Durante a entrevista a um programa de TV local, o senador afirmou que Tony Pablo assumiu o comando do município em um cenário de dificuldades e relatou ter recebido do prefeito informações sobre problemas enfrentados pela administração, especialmente na área da saúde.
O discurso inevitavelmente toca em um ponto sensível da disputa política local e estadual. A saúde foi uma das principais vitrines da administração de Adailton Fúria, período em que Cacoal implantou seu Hospital Municipal.
Agora, com Fúria deixando o cenário municipal para buscar projeção estadual, a avaliação sobre aquilo que ficou de sua administração tende a ocupar espaço importante no debate eleitoral e criticar a área que supostamente mais teria sido alavancada, pode ser uma estratégia cinzenta, mas dentro do jogo político esperado.

O senador afirmou ainda que, diante das dificuldades apresentadas por Tony Pablo, passou a mobilizar apoio político para Cacoal. Segundo ele, foram envolvidos nessa articulação o senador Jaime Bagattoli, o deputado federal Coronel Chrisóstomo e integrantes da bancada ligada ao PL. Rogério chegou a citar um vereador do município como seu cabo eleitoral mais forte e que através do mandato dele, teria destinado milhões de reais para Cacoal.
Entretanto, permanece uma questão que merece ser esclarecida objetivamente no debate público: quais recursos dessa articulação já foram efetivamente destinados a Cacoal, quanto representam financeiramente e quais resultados concretos produziram para a população?
A pergunta é pertinente porque investimentos públicos possuem diferentes origens e programas. Na saúde, por exemplo, diversas ações dependem da participação conjunta da União, do Estado e do Município.

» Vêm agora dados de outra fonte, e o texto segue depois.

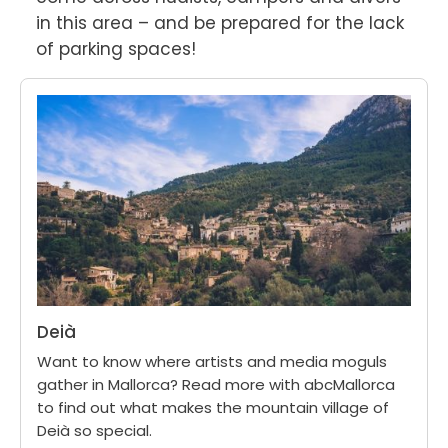
in this area – and be prepared for the lack 
of parking spaces!
Deià
Want to know where artists and media moguls
gather in Mallorca? Read more with abcMallorca
to find out what makes the mountain village of
Deià so special.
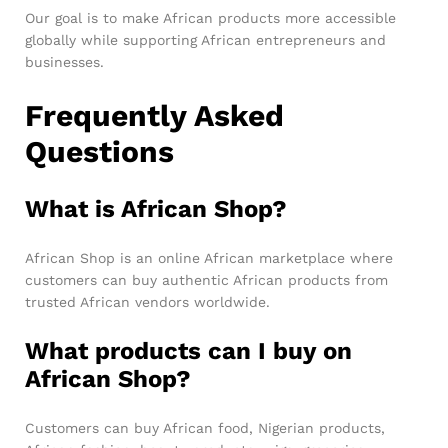
Our goal is to make African products more accessible
globally while supporting African entrepreneurs and
businesses.
Frequently Asked
Questions
What is African Shop?
African Shop is an online African marketplace where
customers can buy authentic African products from
trusted African vendors worldwide.
What products can I buy on
African Shop?
Customers can buy African food, Nigerian products,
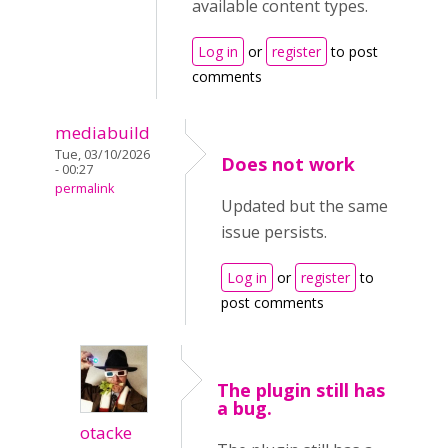
available content types.
Log in
or
register
to post
comments
mediabuild
Tue, 03/10/2026
Does not work
- 00:27
permalink
Updated but the same
issue persists.
Log in
or
register
to
post comments
The plugin still has
a bug.
otacke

Dessa maneira, atribuir avanços ou dificuldades exclusivamente a determinado agente político exige cautela e comprovação documental.
O município também recebeu recentemente recursos federais superiores a R$ 2 milhões. A origem específica, a finalidade e a aplicação desse montante, assim como sua eventual relação com articulações parlamentares mencionadas durante a entrevista, precisam ser analisadas a partir dos documentos oficiais correspondentes.
Ao falar sobre sua relação com Tony Pablo, Marcos Rogério procurou caracterizá-la como uma parceria institucional e de respeito, embora tenha reconhecido abertamente o interesse eleitoral.
Esse ambiente torna o posicionamento de Tony Pablo especialmente relevante para a disputa estadual. De um lado está Fúria, seu antigo companheiro de chapa e hoje postulante ao Governo de Rondônia. Do outro, Marcos Rogério trabalha publicamente para aproximar o prefeito de seu projeto eleitoral.
Nesse contexto, a entrevista concedida pelo senador em Cacoal também ganhou dimensão para além da televisão. Trechos das declarações passaram a ser utilizados em conteúdos destinados às redes sociais, estratégia cada vez mais presente nas campanhas modernas, nas quais entrevistas locais também funcionam como matéria-prima para vídeos curtos e conteúdos digitais de maior alcance.
As declarações deixam evidente que Cacoal deverá ocupar posição estratégica na eleição estadual de 2026. Mais do que discutir alianças, porém, caberá ao eleitor acompanhar números, documentos, recursos efetivamente destinados e resultados entregues à população.
Em período eleitoral, discursos fazem parte da disputa. A comprovação dos fatos, entretanto, continua sendo o instrumento mais seguro para separar estratégia política de resultado administrativo.